Looking forward to another salad for lunch? Yeah, we didn’t think so. Just because you’re dieting doesn’t mean meals have to be boring and bland! Try this Asian-inspired medley of crunchy, colorful veggies, protein-packed turkey and zippy ginger-sesame dressing for a flavorful change of pace.
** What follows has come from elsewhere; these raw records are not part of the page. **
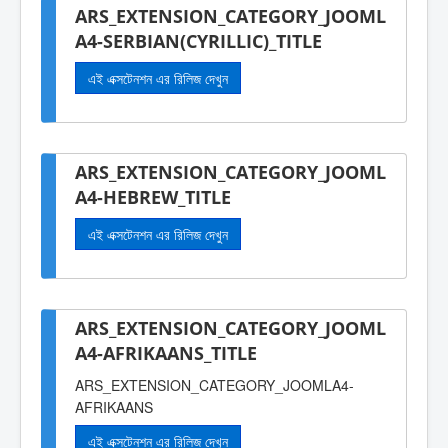
ARS_EXTENSION_CATEGORY_JOOML
A4-SERBIAN(CYRILLIC)_TITLE
এই এক্সটেনশন এর রিলিজ দেখুন
ARS_EXTENSION_CATEGORY_JOOML
A4-HEBREW_TITLE
এই এক্সটেনশন এর রিলিজ দেখুন
ARS_EXTENSION_CATEGORY_JOOML
A4-AFRIKAANS_TITLE
ARS_EXTENSION_CATEGORY_JOOMLA4-
AFRIKAANS
এই এক্সটেনশন এর রিলিজ দেখুন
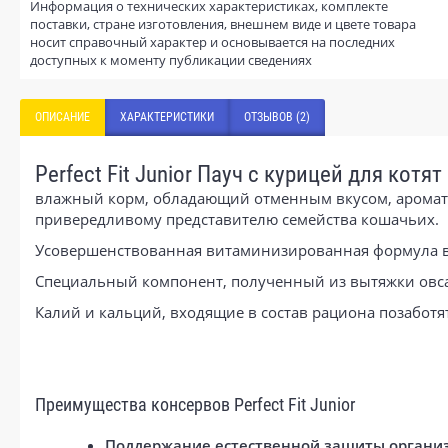
Информация о технических характеристиках, комплекте
поставки, стране изготовления, внешнем виде и цвете товара
носит справочный характер и основывается на последних
доступных к моменту публикации сведениях
ОПИСАНИЕ
ХАРАКТЕРИСТИКИ
ОТЗЫВОВ (2)
Perfect Fit Junior Пауч с курицей для котят
влажный корм, обладающий отменным вкусом, ароматом
привередливому представителю семейства кошачьих.
Усовершенствованная витаминизированная формула вл
Специальный компонент, полученный из вытяжки овса
Калий и кальций, входящие в состав рациона позаботят
Преимущества консервов Perfect Fit Junior
Поддержание естественной защиты органи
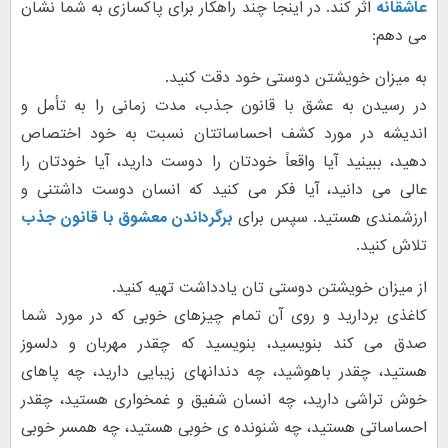
عاشقانه
اثر کند. در اینجا چند راهکار برای پاکسازی به شما نشان
می دهم:
به میزان خویشتن دوستی خود دقت کنید.
در رسیدن به عشق با قانون جذب، مدت زمانی را به تأمل و
اندیشه در مورد کشف احساساتتان نسبت به خود اختصاص
دهید، ببینید آیا واقعاً خودتان را دوست دارید، آیا خودتان را
عالی می دانید، آیا فکر می کنید که انسان دوست داشتنی و
ارزشمندی هستید. سپس برای
برگرداندن معشوق با قانون جذب
تلاش کنید.
از میزان خویشتن دوستی تان یادداشت تهیه کنید.
کاغذی بردارید و روی آن تمام چیزهای خوبی که در مورد شما
صدق می کند بنویسید، بنویسید که چقدر مهربان و دلسوز
هستید، چقدر باهوشید، چه دندانهای زیبایی دارید، چه پاهای
خوش تراشی دارید، چه انسان شفیق و غمخواری هستید، چقدر
احساساتی هستید، چه شنونده ی خوبی هستید، چه همسر خوبی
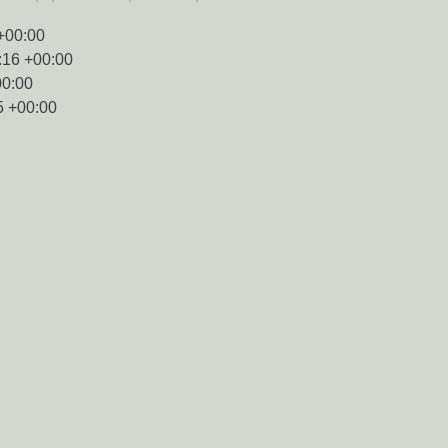
+00:00
:16 +00:00
00:00
5 +00:00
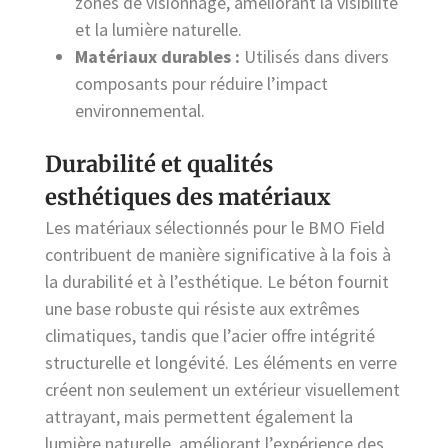
zones de visionnage, améliorant la visibilité
et la lumière naturelle.
Matériaux durables :
Utilisés dans divers
composants pour réduire l’impact
environnemental.
Durabilité et qualités
esthétiques des matériaux
Les matériaux sélectionnés pour le BMO Field
contribuent de manière significative à la fois à
la durabilité et à l’esthétique. Le béton fournit
une base robuste qui résiste aux extrêmes
climatiques, tandis que l’acier offre intégrité
structurelle et longévité. Les éléments en verre
créent non seulement un extérieur visuellement
attrayant, mais permettent également la
lumière naturelle, améliorant l’expérience des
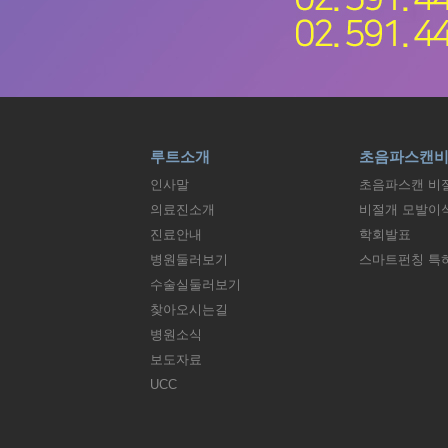
루트소개
초음파스캔
인사말
초음파스캔 비
의료진소개
비절개 모발이
진료안내
학회발표
병원둘러보기
스마트펀칭 특
수술실둘러보기
찾아오시는길
병원소식
보도자료
UCC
A big bowlful is less than 350 calories, with 20 grams of protein to fuel you through the afternoon.
Recipe courtesy of Hydroxycut
Ginger-Sesame Salad
Serves 1
Total calories: 346
Protein: 20 grams (80 cal)
Carbs: 35 grams (140 cal)
Fat: 14 grams (126 cal)
Ingredients
Salad
1 cup shredded lettuce
½ cup shredded cabbage
¼ cup shredded carrots
¼ cup chopped green onion
½ cup diced tomatoes
½ Tbsp. sesame seeds
½ cup crunchy chow mein noodles
Roasted turkey breast, three slices (4 oz.)
Dressing
1 tsp. sesame oil
1 tsp. olive oil
2 Tbsp. balsamic vinegar
2 Tbsp. soy sauce
1 tsp. honey
1 tsp. ginger
1 clove garlic, minced
Directions
1. In a medium-sized bowl, combine lettuce, cabbage, carrots, onion, tomatoes and turkey breast.
2. In separate bowl, whisk together all dressing ingredients.
3. Pour dressing over salad and top with sesame seeds and chow mein noodles.